Up to 85% of children with KD have full resolution of fever with a single dose of IVIG and do not require further therapy. Those children who develop fevers of 38°C or higher between 36 hours and seven days after completing the first IVIG treatment are said to have IVIG resistance and are at higher risk for CAA.
There are two approaches to treating high-risk children: 1) intensification of primary therapy with corticosteroids or such agents as TNF inhibitors, or 2) providing rescue therapy for those children with persistent or recrudescent fever after initial treatment.

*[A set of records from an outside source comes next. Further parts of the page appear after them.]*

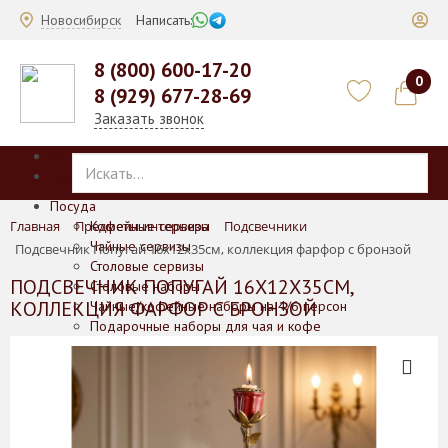
Новосибирск
Написать:
8 (800) 600-17-20
0
8 (929) 677-28-69
Заказать звонок
Каталог
Меню
Посуда
Главная
Предметы интерьера
Кофейные сервизы
Подсвечники
Чайные сервизы
Подсвечник Попугай 16х12х35см, коллекция фарфор с бронзой
Столовые сервизы
ПОДСВЕЧНИК ПОПУГАЙ 16Х12Х35СМ,
Столовые наборы
КОЛЛЕКЦИЯ ФАРФОР С БРОНЗОЙ
Чайные/кофейные наборы на 4/6 персон
Подарочные наборы для чая и кофе
Отдельные предметы
Баночки для печенья/меда/горчицы
Блюда
Блюда для выпечки
Вазы
Кофейники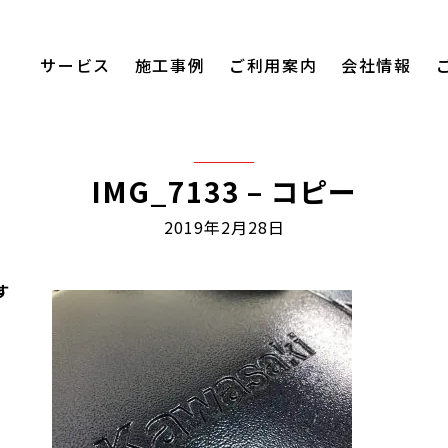
サービス
施工事例
ご利用案内
会社情報
IMG_7133 – コピー
2019年2月28日
す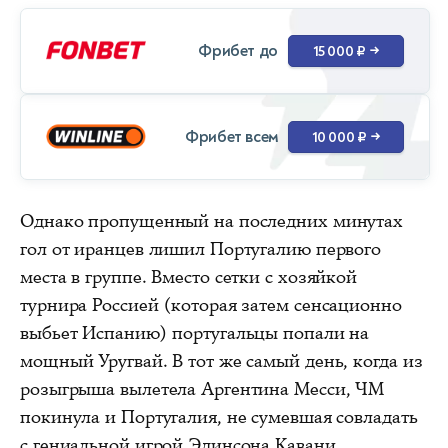
Фрибет до
15 000 ₽
→
Фрибет всем
10 000 ₽
→
Однако пропущенный на последних минутах
гол от иранцев лишил Португалию первого
места в группе. Вместо сетки с хозяйкой
турнира Россией (которая затем сенсационно
выбьет Испанию) португальцы попали на
мощный Уругвай. В тот же самый день, когда из
розыгрыша вылетела Аргентина Месси, ЧМ
покинула и Португалия, не сумевшая совладать
с гениальной игрой Эдинсона Кавани.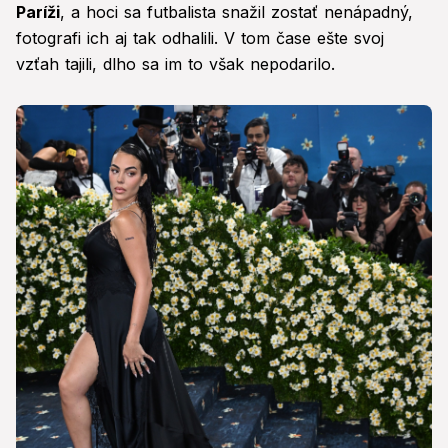
Paríži
, a hoci sa futbalista snažil zostať nenápadný,
fotografi ich aj tak odhalili. V tom čase ešte svoj
vzťah tajili, dlho sa im to však nepodarilo.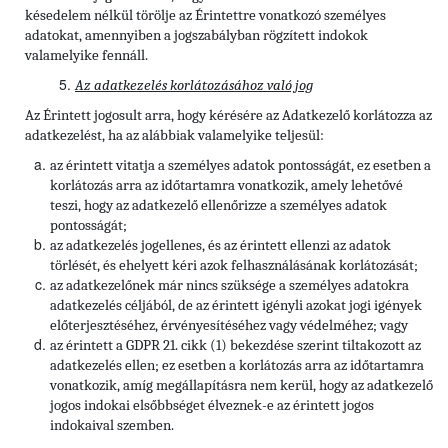
késedelem nélkül törölje az Érintettre vonatkozó személyes
adatokat, amennyiben a jogszabályban rögzített indokok
valamelyike fennáll.
Az adatkezelés korlátozásához való jog
Az Érintett jogosult arra, hogy kérésére az Adatkezelő korlátozza az
adatkezelést, ha az alábbiak valamelyike teljesül:
az érintett vitatja a személyes adatok pontosságát, ez esetben a
korlátozás arra az időtartamra vonatkozik, amely lehetővé
teszi, hogy az adatkezelő ellenőrizze a személyes adatok
pontosságát;
az adatkezelés jogellenes, és az érintett ellenzi az adatok
törlését, és ehelyett kéri azok felhasználásának korlátozását;
az adatkezelőnek már nincs szüksége a személyes adatokra
adatkezelés céljából, de az érintett igényli azokat jogi igények
előterjesztéséhez, érvényesítéséhez vagy védelméhez; vagy
az érintett a GDPR 21. cikk (1) bekezdése szerint tiltakozott az
adatkezelés ellen; ez esetben a korlátozás arra az időtartamra
vonatkozik, amíg megállapításra nem kerül, hogy az adatkezelő
jogos indokai elsőbbséget élveznek-e az érintett jogos
indokaival szemben.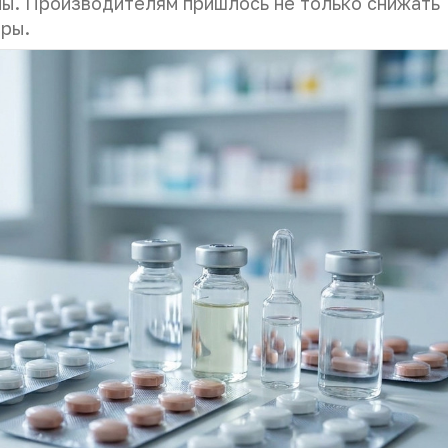
ны. Производителям пришлось не только снижать
еры.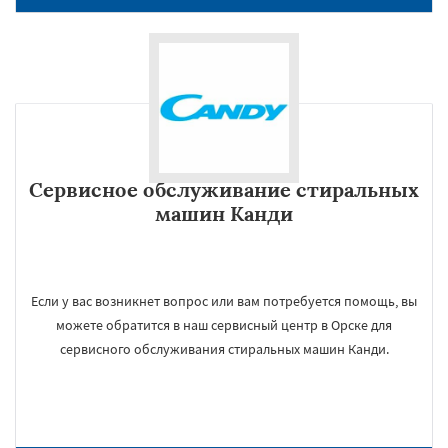
Сервисное обслуживание стиральных
машин Канди
Если у вас возникнет вопрос или вам потребуется помощь, вы
можете обратится в наш сервисный центр в Орске для
сервисного обслуживания стиральных машин Канди.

Intensification of primary therapy by the addition of corticosteroids has been tested in the U.S. and in Japan. A randomized trial performed by the Pediatric Heart Network revealed no difference in echocardiographic outcomes in children with KD who received a single pulsed dose of methylprednisolone (30 mg/kg) prior to standard therapy when compared with those who received standard therapy.14 However, a beneficial role for corticosteroids in KD has recently been supported by a well-designed study from Japan called the RAISE study (Randomized Controlled Trial to Assess Immunoglobulin Plus Steroid Efficacy for Kawasaki Disease).15 High-risk children, as defined by a Kobayashi risk score of 5 or higher, were randomized to IVIG or IVIG+ prednisolone arms, with the prednisolone given intravenously for five days at 2 mg/kg/day, followed by an oral taper. The incidence of coronary artery abnormalities was significantly lower in the prednisolone treated group. Additionally, the prednisolone-treated group had fewer days of fever and were less likely to need additional treatments. The differences in outcomes between these two studies may be in part due to the ability of the Kobayashi score to correctly identify children at high risk for CAA and perhaps to the longer duration of corticosteroids.
Intensification of primary therapy with TNF inhibitors has recently been evaluated in a randomized double-blind placebo controlled trial, using a single dose of infliximab (5 mg/kg) + IVIG vs. placebo + IVIG. The results were presented at this year’s ACR/ARHP Annual Meeting by Jane Burns, MD, professor of pediatric infectious diseases at the University of Washington in Seattle. The primary endpoint of differences in rates of IVIG resistance between the two arms was not met. However, there were no differences in adverse events between the two groups. Finally, the group treated with infliximab had more rapid improvement of their inflammatory markers and less fever, but did not have significant differences in their coronary artery outcomes.